Fields has not been limited to distribution of a marital residence, as many matrimonial attorneys prophesized at the time. Indeed, Fields has been cited as authority in distributions of other assets as well, including but not limited to bank accounts (see, e.g., Renck v. Renck, 131 A.D.3d 1146 [2d Dept. 2015]); life insurance policies (see, e.g., Weintraub v. Weintraub, 79 A.D. 3d 856 [2d Dept. 2010]); and the ashes of a still-born child (Jackson v. Jackson, 42 Misc.3d 931 [Sup. Ct. Albany Co. 2013]).
When Fields has been relied upon with more than passing reference, it is often in the context of real property and, more specifically, investment property. In classifying and distributing investment properties, Courts will first look to Fields for guidance regarding that analysis. See, e.g. Nadasi v. Nadel-Nadasi, 153 A.D.3d 1346 (2d Dept. 2017); Iwasykiw v. Starks, 2020 N.Y. Slip Op. 00744 (4th Dept. 2020).
Courts have also used Fields to deny a separate property credit where the separate property was not "in exchange for" marital property. See, e.g. Maddaloni v. Maddeloni, 142 A.D.3d 646 (2d Dept. 2016) Murray v. Murray, 101 A.D.3d 1320 (3d Dept. 2012); See also, Desouza v. Desouza, 163 A.D.3d 1185 (3d Dept. 2018).

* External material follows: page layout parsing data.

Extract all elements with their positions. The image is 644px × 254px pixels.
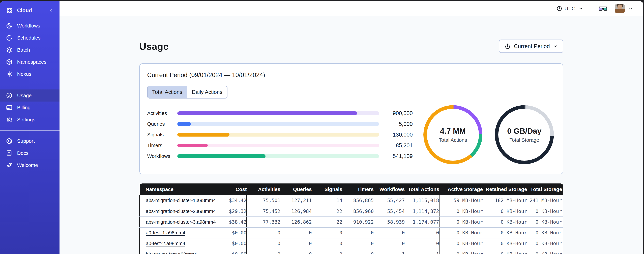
bar-value: 900,000 — [379, 110, 413, 116]
sidebar-item-billing[interactable]: Billing — [0, 102, 60, 114]
app-window: Cloud Workflows Schedules — [0, 1, 643, 254]
namespace-link[interactable]: bk-worker-test.a98mm4 — [146, 252, 197, 254]
sidebar-item-label: Batch — [17, 47, 30, 53]
workflows-cell: 58,939 — [374, 217, 405, 227]
table-header-row: Namespace Cost Activities Queries Signal… — [140, 184, 563, 195]
table-row: a0-test-2.a98mm4 $0.00 0 0 0 0 0 0 0 KB-… — [140, 238, 563, 249]
timezone-selector[interactable]: UTC — [556, 6, 584, 12]
namespace-link[interactable]: a0-test-2.a98mm4 — [146, 241, 185, 246]
bar-track — [177, 133, 379, 136]
sidebar-item-workflows[interactable]: Workflows — [0, 20, 60, 32]
col-workflows: Workflows — [374, 184, 405, 195]
sidebar-nav: Workflows Schedules Batch — [0, 20, 60, 171]
total-actions-cell: 1,114,872 — [405, 206, 439, 217]
timers-cell: 856,960 — [342, 206, 374, 217]
timezone-label: UTC — [564, 6, 576, 12]
table-row: a0-test-1.a98mm4 $0.00 0 0 0 0 0 0 0 KB-… — [140, 227, 563, 238]
active-storage-cell: 0 KB-Hour — [439, 206, 483, 217]
sidebar-item-label: Docs — [17, 150, 28, 156]
bar-value: 130,000 — [379, 132, 413, 138]
bar-row-activities: Activities 900,000 — [147, 110, 413, 116]
sidebar-item-namespaces[interactable]: Namespaces — [0, 56, 60, 68]
sidebar-group-account: Usage Billing Settings — [0, 85, 60, 126]
retained-storage-cell: 0 KB-Hour — [483, 217, 527, 227]
workflows-cell: 0 — [374, 227, 405, 238]
cost-cell: $29.32 — [214, 206, 247, 217]
col-retained-storage: Retained Storage — [483, 184, 527, 195]
donut-label: Total Storage — [510, 137, 539, 143]
sidebar-item-nexus[interactable]: Nexus — [0, 68, 60, 80]
collapse-sidebar-icon[interactable] — [48, 8, 54, 14]
sidebar-item-support[interactable]: Support — [0, 135, 60, 147]
namespaces-icon — [6, 58, 13, 66]
tab-total-actions[interactable]: Total Actions — [148, 86, 187, 98]
queries-cell: 126,984 — [280, 206, 312, 217]
sidebar-item-label: Usage — [17, 93, 32, 98]
retained-storage-cell: 0 KB-Hour — [483, 238, 527, 249]
sidebar-item-schedules[interactable]: Schedules — [0, 32, 60, 44]
actions-bar-chart: Activities 900,000 Queries 5,000 Signals — [147, 110, 413, 160]
total-storage-cell: 0 KB-Hour — [527, 249, 563, 254]
total-storage-cell: 0 KB-Hour — [527, 217, 563, 227]
donut-label: Total Actions — [439, 137, 467, 143]
sidebar-header: Cloud — [0, 1, 60, 20]
activities-cell: 0 — [247, 227, 280, 238]
table-row: bk-worker-test.a98mm4 $0.00 0 0 0 0 1 1 … — [140, 249, 563, 254]
col-cost: Cost — [214, 184, 247, 195]
sidebar-item-label: Schedules — [17, 35, 40, 41]
signals-cell: 0 — [312, 227, 342, 238]
sidebar-item-usage[interactable]: Usage — [0, 90, 60, 102]
user-avatar[interactable] — [615, 4, 625, 14]
total-actions-donut: 4.7 MM Total Actions — [424, 105, 482, 164]
tab-daily-actions[interactable]: Daily Actions — [187, 86, 227, 98]
cost-cell: $38.42 — [214, 217, 247, 227]
billing-card-icon — [6, 104, 13, 111]
timers-cell: 0 — [342, 238, 374, 249]
total-storage-donut: 0 GB/Day Total Storage — [495, 105, 554, 164]
bar-label: Activities — [147, 110, 177, 116]
support-lifering-icon — [6, 138, 13, 144]
signals-cell: 0 — [312, 238, 342, 249]
topbar: UTC — [60, 1, 643, 16]
sidebar-item-docs[interactable]: Docs — [0, 147, 60, 159]
chevron-down-icon — [553, 44, 558, 49]
activities-cell: 75,501 — [247, 195, 280, 206]
signals-cell: 0 — [312, 249, 342, 254]
bar-fill — [177, 133, 230, 136]
bar-fill — [177, 144, 208, 147]
total-storage-cell: 0 KB-Hour — [527, 227, 563, 238]
timers-cell: 910,922 — [342, 217, 374, 227]
sidebar-item-label: Workflows — [17, 23, 40, 29]
sidebar-item-settings[interactable]: Settings — [0, 114, 60, 126]
usage-gauge-icon — [6, 92, 13, 99]
workflows-cell: 55,427 — [374, 195, 405, 206]
sidebar-item-label: Support — [17, 138, 35, 144]
bar-track — [177, 154, 379, 158]
period-selector-button[interactable]: Current Period — [499, 40, 563, 53]
namespace-link[interactable]: abs-migration-cluster-2.a98mm4 — [146, 208, 216, 214]
account-chevron-down-icon[interactable] — [628, 6, 634, 12]
table-row: abs-migration-cluster-1.a98mm4 $34.42 75… — [140, 195, 563, 206]
sidebar-item-welcome[interactable]: Welcome — [0, 159, 60, 171]
sidebar-item-label: Billing — [17, 105, 30, 110]
sidebar-item-batch[interactable]: Batch — [0, 44, 60, 56]
activities-cell: 75,452 — [247, 206, 280, 217]
namespace-link[interactable]: abs-migration-cluster-1.a98mm4 — [146, 198, 216, 203]
col-active-storage: Active Storage — [439, 184, 483, 195]
bar-fill — [177, 112, 357, 115]
namespace-link[interactable]: a0-test-1.a98mm4 — [146, 230, 185, 236]
queries-cell: 0 — [280, 249, 312, 254]
namespace-link[interactable]: abs-migration-cluster-3.a98mm4 — [146, 219, 216, 225]
timers-cell: 0 — [342, 227, 374, 238]
glasses-icon[interactable] — [598, 5, 607, 12]
bar-label: Signals — [147, 132, 177, 138]
retained-storage-cell: 182 MB-Hour — [483, 195, 527, 206]
total-storage-cell: 0 KB-Hour — [527, 238, 563, 249]
retained-storage-cell: 0 KB-Hour — [483, 206, 527, 217]
sidebar-item-label: Namespaces — [17, 59, 46, 65]
nexus-icon — [6, 70, 13, 78]
main-area: UTC Usage Current — [60, 1, 643, 254]
settings-gear-icon — [6, 116, 13, 123]
bar-fill — [177, 122, 191, 126]
actions-tabs: Total Actions Daily Actions — [147, 86, 228, 98]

In Klauer v. Abeliovich, 149 A.D.3d 617 (1st Dept. 2017), the Court denied a separate property credit for funds used to purchase a coop, which had allegedly originated from a separate account. Citing Fields, the Could held that such funds "lost" their separate character upon being used to purchase the coop, which was then "flipped" and the proceeds used to purchase a subsequent property.
Above all, Fields indelibly reinforced the rule that classifying marital versus separate property begins with timing; property acquired during the marriage is marital property. See A.B. v. D.B., 54 Misc.3d 1204(A)(Sup. Ct. Queens Co. 2016); Dabo v. Sibblies, 142 A.D.3d 459 (1st Dept. 2016). The re-emphasis on timing led the trial court in Pensmore Invs., LLC v. Gruppo, Levey & Co., 2015 N.Y. Slip Op 30650(U) (Sup. Ct. NY Co. [2015]) (modified on appeal 137 AD3d 558 [1st Dept. 2016]) to end its analysis upon finding that because the Wife had acquired certain property during the marriage, it was deemed marital, without crediting that it was gifted to her. See also, Spielfogel v. Spielfogel, 96 A.D.3d 443 (1st Dept. 2012).

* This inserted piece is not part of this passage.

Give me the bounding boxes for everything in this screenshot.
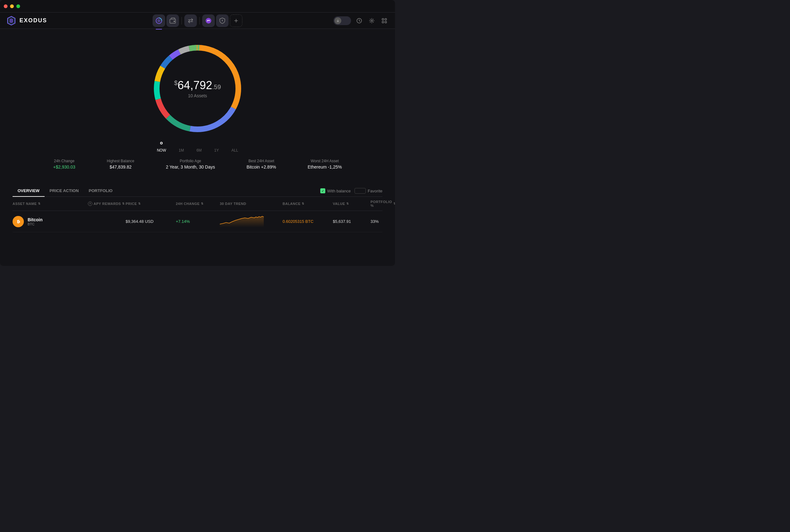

Finally, although we do not here address the prolifically analyzed Commodity Futures Trading Commn v. Walsh, 17 NY.3d 162 (2011) ruling, it deserves honorable mention.
Conclusion
A decade later, the landscape of distributing a marital residence or rental property funded from sources other than clearly identifiable marital dollars (e.g., employment income earned during the marriage), remains as muddled today as in the immediate aftermath of Fields.
Let Fields stand as an alarm bell for matrimonial and real estate attorneys, married developers and real estate investors, and every in-law contributing to a real estate interest with a married child — plan ahead, record your contributions, document your intentions, and set expectations. Preserving your interest can be as simple as a postnuptial agreement establishing a road map for distributing the property in any set of circumstances and eliminating the mystery as to how a court, attempting to apply Fields and its progeny, will analyze and classify the property.
Ally Hack is a partner at Warshaw Burstein. Elizabeth E. Erickson, is an associate at the firm.